Sedat,Sedat Canbaz wrote:Laskos wrote:You said that based on the score 3.5:2.5 between two engines separated by no more than 50 Elo points.Sedat Canbaz wrote:One thing more (for those who does no agree with me),
I just wonder, what is wrong with the current my below statement ???
We need more games...,but as i expected,Komodo is started to show its real power
Really i dont want to loose more time over this issue...
Best,
Sedat
After I gave you examples of what to do with these numbers, you are coming again with some pretty silly statements.I never said that 10 games are enough data or even 300-500 games are not enough data to show the engines real strenght
And i strongly believe in that:
-Minimum 1.000 games per player is required for reliable rating
Kai
Its ok...my statements can be silly for you,no problem !
As far as i remember,(in the past) you was also against my views...it seems you did not changed a lot
And i strongly believe that Perfect 2012 book series are very well optimized, safe and i recommend to be used by Top Chess Programs
Actually i was just trying to explain that WE NEED MORE GAMES and the openings can be serious factor of any engine playing strenght
If you still have different view than mine,then i challenge you to register in Testo Third Book League
Who knows, maybe you are very good Book Maker...and one day i can see you in SCCT Super League Tournament
Best,
Sedat
I'm sure your book is good, and you put a lot of effort into it.
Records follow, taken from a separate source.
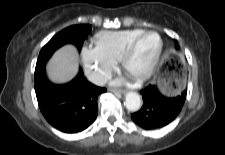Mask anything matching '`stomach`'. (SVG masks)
Wrapping results in <instances>:
<instances>
[{
  "label": "stomach",
  "instance_id": "0dacf381",
  "mask_svg": "<svg viewBox=\"0 0 225 155\" xmlns=\"http://www.w3.org/2000/svg\"><path fill=\"white\" fill-rule=\"evenodd\" d=\"M159 90L167 96L178 95L183 87V79L168 67H160L155 76Z\"/></svg>",
  "mask_w": 225,
  "mask_h": 155
}]
</instances>
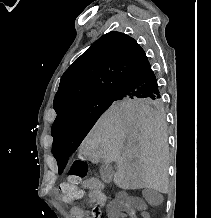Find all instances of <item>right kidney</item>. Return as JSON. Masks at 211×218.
<instances>
[{"label": "right kidney", "instance_id": "1", "mask_svg": "<svg viewBox=\"0 0 211 218\" xmlns=\"http://www.w3.org/2000/svg\"><path fill=\"white\" fill-rule=\"evenodd\" d=\"M119 201H112V206H108V217L110 218H138L132 215L139 211L136 202H142L143 197H131V193H116Z\"/></svg>", "mask_w": 211, "mask_h": 218}]
</instances>
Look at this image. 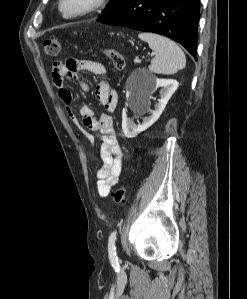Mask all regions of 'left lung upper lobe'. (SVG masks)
Returning <instances> with one entry per match:
<instances>
[{
    "label": "left lung upper lobe",
    "instance_id": "5c2ea615",
    "mask_svg": "<svg viewBox=\"0 0 247 299\" xmlns=\"http://www.w3.org/2000/svg\"><path fill=\"white\" fill-rule=\"evenodd\" d=\"M126 0H110L107 8L102 12V14L98 17L97 21H100L108 16L112 15L115 11H117L120 6Z\"/></svg>",
    "mask_w": 247,
    "mask_h": 299
}]
</instances>
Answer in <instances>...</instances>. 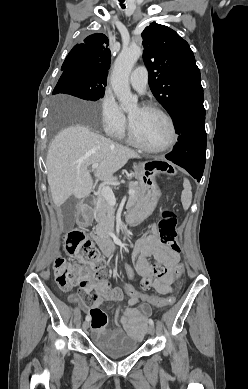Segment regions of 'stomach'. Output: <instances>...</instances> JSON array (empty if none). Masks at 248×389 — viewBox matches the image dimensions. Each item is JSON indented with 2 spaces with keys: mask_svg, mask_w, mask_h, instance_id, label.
Wrapping results in <instances>:
<instances>
[{
  "mask_svg": "<svg viewBox=\"0 0 248 389\" xmlns=\"http://www.w3.org/2000/svg\"><path fill=\"white\" fill-rule=\"evenodd\" d=\"M139 182H135V189L141 191L137 204L129 206V214L126 224L134 226L135 220H146L157 204L161 196V190L156 183L155 177L160 173L165 176H176V164H162L161 161H144L134 164Z\"/></svg>",
  "mask_w": 248,
  "mask_h": 389,
  "instance_id": "stomach-1",
  "label": "stomach"
}]
</instances>
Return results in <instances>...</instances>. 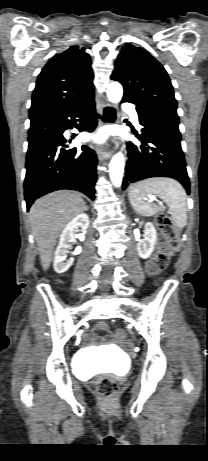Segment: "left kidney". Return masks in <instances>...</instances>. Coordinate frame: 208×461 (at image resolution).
I'll list each match as a JSON object with an SVG mask.
<instances>
[{
    "label": "left kidney",
    "mask_w": 208,
    "mask_h": 461,
    "mask_svg": "<svg viewBox=\"0 0 208 461\" xmlns=\"http://www.w3.org/2000/svg\"><path fill=\"white\" fill-rule=\"evenodd\" d=\"M157 240L156 229L151 222L145 224L144 238L138 240L137 251L142 259H147L152 254Z\"/></svg>",
    "instance_id": "1"
}]
</instances>
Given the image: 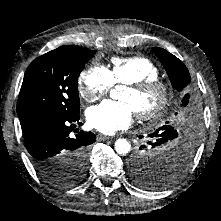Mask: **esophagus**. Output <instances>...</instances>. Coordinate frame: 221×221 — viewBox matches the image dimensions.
Instances as JSON below:
<instances>
[{"label":"esophagus","mask_w":221,"mask_h":221,"mask_svg":"<svg viewBox=\"0 0 221 221\" xmlns=\"http://www.w3.org/2000/svg\"><path fill=\"white\" fill-rule=\"evenodd\" d=\"M98 138H99L100 140H102V141L111 139V137L105 136V135H99Z\"/></svg>","instance_id":"obj_1"}]
</instances>
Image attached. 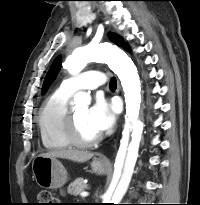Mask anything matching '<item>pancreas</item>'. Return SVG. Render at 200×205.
<instances>
[{
  "label": "pancreas",
  "instance_id": "cf45deb5",
  "mask_svg": "<svg viewBox=\"0 0 200 205\" xmlns=\"http://www.w3.org/2000/svg\"><path fill=\"white\" fill-rule=\"evenodd\" d=\"M87 188L88 186L84 183V179L80 177L68 186V194L77 196Z\"/></svg>",
  "mask_w": 200,
  "mask_h": 205
}]
</instances>
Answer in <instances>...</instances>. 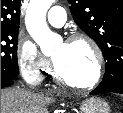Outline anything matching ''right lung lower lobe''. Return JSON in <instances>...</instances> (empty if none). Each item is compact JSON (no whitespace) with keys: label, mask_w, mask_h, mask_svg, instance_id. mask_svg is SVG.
Wrapping results in <instances>:
<instances>
[{"label":"right lung lower lobe","mask_w":123,"mask_h":113,"mask_svg":"<svg viewBox=\"0 0 123 113\" xmlns=\"http://www.w3.org/2000/svg\"><path fill=\"white\" fill-rule=\"evenodd\" d=\"M13 83H14V80L1 79V88L11 86Z\"/></svg>","instance_id":"obj_1"}]
</instances>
I personally use it, as well as the Stockfish book from Silvo Spitaleri. As for your previous disagreements with Kari, I don't know (or care).
But what Kari is trying to say is that it would really be beneficial to you testers to have some background in probability and statistics to avoid drawing hasty conclusions.
Let X(i) be the random variable equal to the score of engine A versus B in the i-th game (values 0, 0.5 or 1). And let S(n)=(X(1)+...X(n))/n.
Let's assume that both engines are equal, in other words E(X(i))=0.5. If you stop the experiment whenever you see a value S(i)>0.5, you're in for some serious problems... It can be shown that the probability of the event {there exists an i such that S(i)>0.5} is 1. In other words you're almost surely going to conclude that A is better (the same could be done to conclude that B is better). Intuitively an unbiaised random walk will almost surely cross the X-axis (in fact it will aolmost surely cross it an infinite number of times).
There are different problems:
1/ fixed sample testing: you decide the number of games to be played before the experiment and tou stick to it no matter what scores you see! This problem is simple, as the central limit theorem provides a good approximation of the confidence interval at the end of the experiment, providing N is "sufficiently large"
2/ You play on, and only decide to stop by following a predetermined stopping algorithm. This problem is far more complicated, and as far as I know the most efficient and practical stopping rule is the sequential Wald test (or Sequential Probability Ratio Test). Even this test however has type I and type II error, so it shouldn't be used unless you understand fully how it works. There are also algorithms w/o type II error. I remember the empirical bernstein stopping rule for example. But those take considerably longer to terminate (they terminate almost surely if E(X)!=0.5)
I suggest you only focus on 1/, as 2/ requires some deeper knowledge and understanding of probabiity/statistics. But you have to follow the recipie rigourously, or you'll end up making erroneous conclusions.
Let's say (in the context of 1/) you're doing N=10 games (you decide on that and stick to it no matter what the intermediate scores are). Then a score of 9-1 is significant under 95% confidence level. If we remove the possibility of draws to simplify the problem, this can be shown by an elementary calculation (Binomial law, a classic from high school that everyone should know). It can also be shown in the real world by reducing the problem to one dimension and using a formula where P(win) and P(draw) are functions of E(X). Remi Coulom made an estimation of such a function for Bayeselo.
**But** do not go and think now that everytime you see 9-1 you ca nstop the experiment. If you decided on N=100 at the beginning, and you see 9-1, you shouldn't stop! With N=100, and stopping anytime you see that A has 8 points more than B, for example, would lead to a very high risk of error (again the error probability tends to 1 if N goes to infinity).
No rule can be given in terms of absolute number of games either. If you use N=100, and you see 501-499, no conclusion can be drawn, obviously. Whilst if you see 600-400, then you can easily say that A is stronger than B.
In the context of 2/, the stopping time will on average trigger earlier as E(X) is far from 0.5 (and will almost surely not terminate if E(X)=0.5). So even in the context of 2/, you cannot say that even 1000 games is enough. Maybe you reached such a score that 500 was enough, and maybe the stopping rule will only be triggered after 20,000 games...
Anyway, all that matters is understanding what you do, and never following rules, or what people say (especially me).